Owl Ranch-Amargosa is a census-designated place (CDP) in Jim Wells County, Texas, United States. The population was 527 at the 2000 census. The area is widely referred to as "Tecolote", the Spanish term for "owl".

For the 2010 census, the CDP was split into two parts, Owl Ranch and Amargosa.

==Geography==
Owl Ranch-Amargosa is located at (27.889475, -98.109000). This community is locally known as Tecalote (Mexican word for owl).

According to the United States Census Bureau, the CDP has a total area of 2.3 sqmi, of which, 2.3 sqmi of it is land and 0.44% is water.

==Demographics==

Owl Ranch-Amargosa first appeared as a census designated place in the 2000 U.S. census. It was split into the Owl Ranch CDP and the Amargosa CDP prior to the 2010 U.S. census.

Historical population
| Census | Pop. | Note | %± |
| 2000 | 527 |  | — |
U.S. Decennial Census 1850–1900 1910 1920 1930 1940 1950 1960 1970 1980 1990 2000 2010

===2000 census===

Owl Ranch-Amargosa CDP, Texas – Racial and ethnic composition Note: the US Census treats Hispanic/Latino as an ethnic category. This table excludes Latinos from the racial categories and assigns them to a separate category. Hispanics/Latinos may be of any race.
| Race / Ethnicity (NH = Non-Hispanic) | Pop 2000 | % 2000 |
|---|---|---|
| White alone (NH) | 30 | 5.69% |
| Black or African American alone (NH) | 0 | 0.00% |
| Native American or Alaska Native alone (NH) | 2 | 0.38% |
| Asian alone (NH) | 0 | 0.00% |
| Pacific Islander alone (NH) | 0 | 0.00% |
| Other race alone (NH) | 0 | 0.00% |
| Mixed race or Multiracial (NH) | 0 | 0.00% |
| Hispanic or Latino (any race) | 495 | 93.93% |
| Total | 527 | 100.00% |

As of the census of 2000, there were 527 people, 157 households, and 127 families residing in the CDP. The population density was 233.3 PD/sqmi. There were 206 housing units at an average density of 91.2 /sqmi. The racial makeup of the CDP was 78.56% White, 0.57% African American, 0.38% Native American, 18.22% from other races, and 2.28% from two or more races. Hispanic or Latino of any race were 93.93% of the population.

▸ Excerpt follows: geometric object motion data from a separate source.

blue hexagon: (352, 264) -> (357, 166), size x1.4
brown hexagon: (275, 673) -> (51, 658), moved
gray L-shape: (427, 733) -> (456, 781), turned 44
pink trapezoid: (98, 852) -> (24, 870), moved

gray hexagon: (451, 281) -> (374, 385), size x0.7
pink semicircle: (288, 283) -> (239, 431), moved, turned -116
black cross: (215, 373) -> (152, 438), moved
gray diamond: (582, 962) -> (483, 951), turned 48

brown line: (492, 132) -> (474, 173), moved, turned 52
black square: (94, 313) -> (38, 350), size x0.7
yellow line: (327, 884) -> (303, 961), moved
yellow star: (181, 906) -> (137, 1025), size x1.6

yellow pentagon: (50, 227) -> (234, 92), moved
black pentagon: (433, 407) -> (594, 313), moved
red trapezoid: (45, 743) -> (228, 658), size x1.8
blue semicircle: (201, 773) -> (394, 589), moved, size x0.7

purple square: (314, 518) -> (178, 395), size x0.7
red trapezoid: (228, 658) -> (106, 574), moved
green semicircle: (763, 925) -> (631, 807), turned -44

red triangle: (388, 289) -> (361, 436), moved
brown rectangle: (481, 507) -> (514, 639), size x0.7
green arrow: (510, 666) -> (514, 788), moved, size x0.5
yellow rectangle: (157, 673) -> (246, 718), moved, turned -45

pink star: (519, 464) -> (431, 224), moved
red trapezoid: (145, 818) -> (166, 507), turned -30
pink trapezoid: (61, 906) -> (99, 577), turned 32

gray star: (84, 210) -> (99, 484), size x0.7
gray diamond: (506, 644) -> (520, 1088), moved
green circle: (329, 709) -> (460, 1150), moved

There were 157 households, out of which 44.6% had children under the age of 18 living with them, 56.1% were married couples living together, 17.8% had a female householder with no husband present, and 18.5% were non-families. 15.9% of all households were made up of individuals, and 3.8% had someone living alone who was 65 years of age or older. The average household size was 3.36 and the average family size was 3.74.

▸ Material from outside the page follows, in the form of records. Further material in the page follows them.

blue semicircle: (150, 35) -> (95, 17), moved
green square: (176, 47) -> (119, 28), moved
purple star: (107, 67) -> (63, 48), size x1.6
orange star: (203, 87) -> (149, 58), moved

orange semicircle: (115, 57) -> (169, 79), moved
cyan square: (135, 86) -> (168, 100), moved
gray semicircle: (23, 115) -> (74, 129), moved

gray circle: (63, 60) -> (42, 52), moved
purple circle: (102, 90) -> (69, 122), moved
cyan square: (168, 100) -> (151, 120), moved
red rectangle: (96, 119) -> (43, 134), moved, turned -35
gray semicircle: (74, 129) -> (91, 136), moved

In the CDP, the population was spread out, with 38.3% under the age of 18, 9.1% from 18 to 24, 27.9% from 25 to 44, 16.3% from 45 to 64, and 8.3% who were 65 years of age or older. The median age was 27 years. For every 100 females, there were 104.3 males. For every 100 females age 18 and over, there were 104.4 males.

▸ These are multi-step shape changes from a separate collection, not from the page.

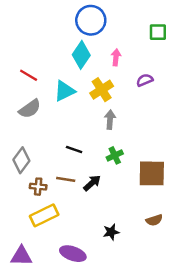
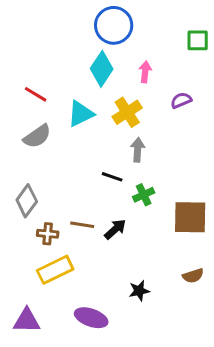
black line: (74, 149) -> (112, 177), moved

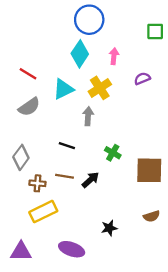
gray arrow: (138, 150) -> (88, 116), moved
black line: (112, 177) -> (67, 146), moved
green cross: (144, 195) -> (113, 153), turned -35

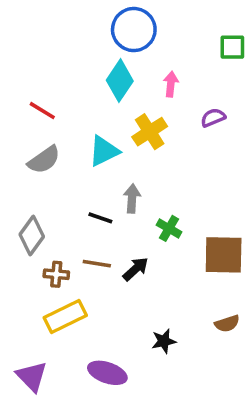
cyan triangle: (63, 89) -> (104, 151), moved
gray arrow: (88, 116) -> (132, 199), moved
purple triangle: (21, 252) -> (32, 376), turned 45

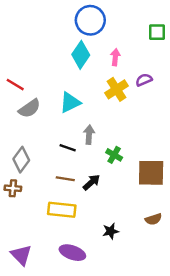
red line: (42, 111) -> (15, 85), moved
yellow cross: (150, 132) -> (116, 89), moved
brown cross: (56, 274) -> (13, 188), moved
yellow rectangle: (65, 316) -> (62, 210), moved, turned 32

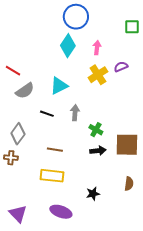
black line: (68, 148) -> (47, 114), moved
black arrow: (91, 182) -> (98, 151), moved, turned 35
brown semicircle: (153, 219) -> (129, 184), turned -64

The median income for a household in the CDP was $16,875, and the median income for a family was $18,750. Males had a median income of $21,797 versus $12,647 for females. The per capita income for the CDP was $5,365. About 38.4% of families and 36.9% of the population were below the poverty line, including 35.4% of those under age 18 and 27.8% of those age 65 or over.

==Education==
Owl Ranch-Amargosa is served by the Alice Independent School District.